Start of Block

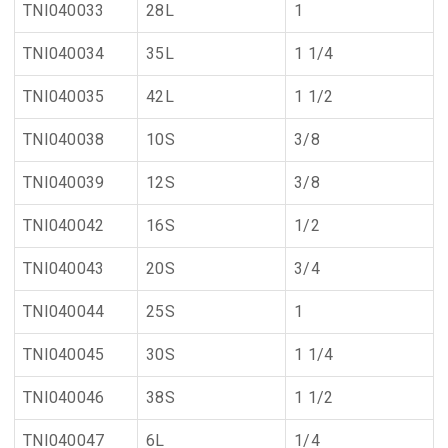
TNI040033
28L
1
TNI040034
35L
1 1/4
TNI040035
42L
1 1/2
TNI040038
10S
3/8
TNI040039
12S
3/8
TNI040042
16S
1/2
TNI040043
20S
3/4
TNI040044
25S
1
TNI040045
30S
1 1/4
TNI040046
38S
1 1/2
TNI040047
6L
1/4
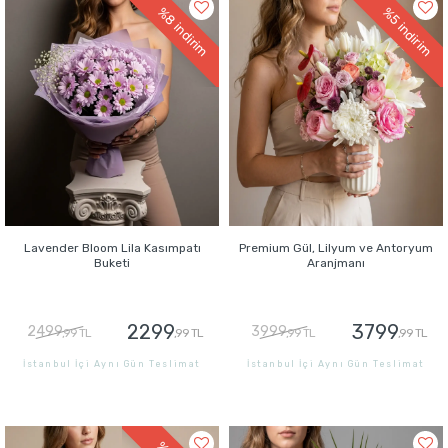
%8
%5
indirim
indirim
Lavender Bloom Lila Kasımpatı
Premium Gül, Lilyum ve Antoryum
Buketi
Aranjmanı
2299
3799
2499
3999
,99 TL
,99 TL
,99 TL
,99 TL
İstanbul İçi Aynı Gün Teslimat
İstanbul İçi Aynı Gün Teslimat
GÖNDER
GÖNDER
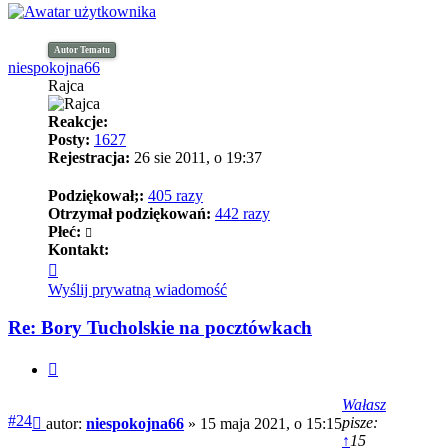
Autor Tematu
niespokojna66
Rajca
Reakcje:
Posty:
1627
Rejestracja:
26 sie 2011, o 19:37
Podziękował;:
405 razy
Otrzymał podziękowań:
442 razy
Płeć:
Kontakt:
Skontaktuj
się
Wyślij prywatną wiadomość
z
niespokojna66
Re: Bory Tucholskie na pocztówkach
Cytuj
Wałasz
Post
#24
pisze:
autor:
niespokojna66
»
15 maja 2021, o 15:15
↑
15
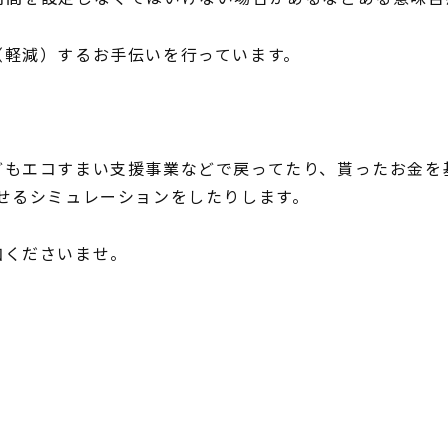
（軽減）するお手伝いを行っています。
どもエコすまい支援事業などで戻ってたり、貰ったお金を
せるシミュレーションをしたりします。
加くださいませ。
CONTENTS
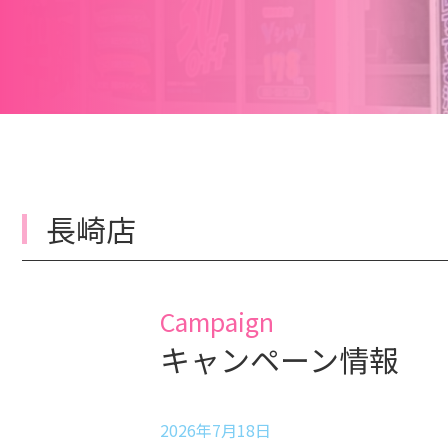
長崎店
Campaign
キャンペーン情報
2026年7月18日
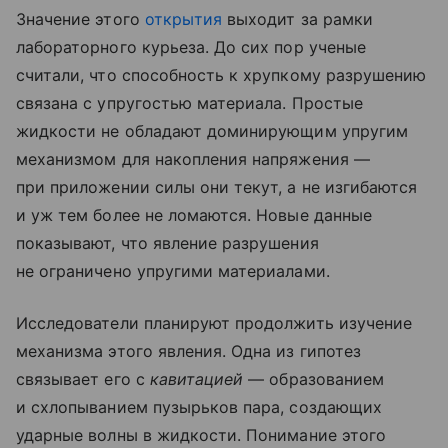
Значение этого
открытия
выходит за рамки
лабораторного курьеза. До сих пор ученые
считали, что способность к хрупкому разрушению
связана с упругостью материала. Простые
жидкости не обладают доминирующим упругим
механизмом для накопления напряжения —
при приложении силы они текут, а не изгибаются
и уж тем более не ломаются. Новые данные
показывают, что явление разрушения
не ограничено упругими материалами.
Исследователи планируют продолжить изучение
механизма этого явления. Одна из гипотез
связывает его с
кавитацией
— образованием
и схлопыванием пузырьков пара, создающих
ударные волны в жидкости. Понимание этого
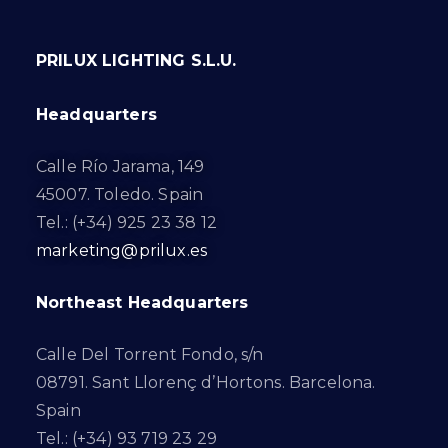
PRILUX LIGHTING S.L.U.
Headquarters
Calle Río Jarama, 149
45007. Toledo. Spain
Tel.: (+34) 925 23 38 12
marketing@prilux.es
Northeast Headquarters
Calle Del Torrent Fondo, s/n
08791. Sant Llorenç d’Hortons. Barcelona.
Spain
Tel.: (+34) 93 719 23 29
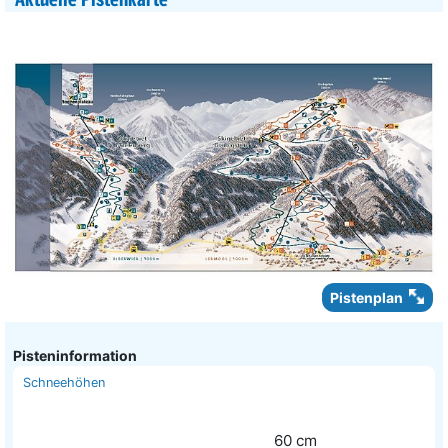
Aktuelle Pistenkarte
Pistenplan
Pisteninformation
Schneehöhen
60
cm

End of Block

» Try it:
Your reply should hold every line above exactly as written and none of the pictures.

» Result:
TNI040033
28L
1
TNI040034
35L
1 1/4
TNI040035
42L
1 1/2
TNI040038
10S
3/8
TNI040039
12S
3/8
TNI040042
16S
1/2
TNI040043
20S
3/4
TNI040044
25S
1
TNI040045
30S
1 1/4
TNI040046
38S
1 1/2
TNI040047
6L
1/4
%8
%5
indirim
indirim
Lavender Bloom Lila Kasımpatı
Premium Gül, Lilyum ve Antoryum
Buketi
Aranjmanı
2299
3799
2499
3999
,99 TL
,99 TL
,99 TL
,99 TL
İstanbul İçi Aynı Gün Teslimat
İstanbul İçi Aynı Gün Teslimat
GÖNDER
GÖNDER
Autor Tematu
niespokojna66
Rajca
Reakcje:
Posty:
1627
Rejestracja:
26 sie 2011, o 19:37
Podziękował;:
405 razy
Otrzymał podziękowań:
442 razy
Płeć:
Kontakt:
Skontaktuj
się
Wyślij prywatną wiadomość
z
niespokojna66
Re: Bory Tucholskie na pocztówkach
Cytuj
Wałasz
Post
#24
pisze:
autor:
niespokojna66
»
15 maja 2021, o 15:15
↑
15
（軽減）するお手伝いを行っています。
どもエコすまい支援事業などで戻ってたり、貰ったお金を
せるシミュレーションをしたりします。
加くださいませ。
CONTENTS
長崎店
Campaign
キャンペーン情報
2026年7月18日
Значение этого
открытия
выходит за рамки
лабораторного курьеза. До сих пор ученые
считали, что способность к хрупкому разрушению
связана с упругостью материала. Простые
жидкости не обладают доминирующим упругим
механизмом для накопления напряжения —
при приложении силы они текут, а не изгибаются
и уж тем более не ломаются. Новые данные
показывают, что явление разрушения
не ограничено упругими материалами.
Исследователи планируют продолжить изучение
механизма этого явления. Одна из гипотез
связывает его с
кавитацией
— образованием
и схлопыванием пузырьков пара, создающих
ударные волны в жидкости. Понимание этого
PRILUX LIGHTING S.L.U.
Headquarters
Calle Río Jarama, 149
45007. Toledo. Spain
Tel.: (+34) 925 23 38 12
marketing@prilux.es
Northeast Headquarters
Calle Del Torrent Fondo, s/n
08791. Sant Llorenç d’Hortons. Barcelona.
Spain
Tel.: (+34) 93 719 23 29
Aktuelle Pistenkarte
Pistenplan
Pisteninformation
Schneehöhen
60
cm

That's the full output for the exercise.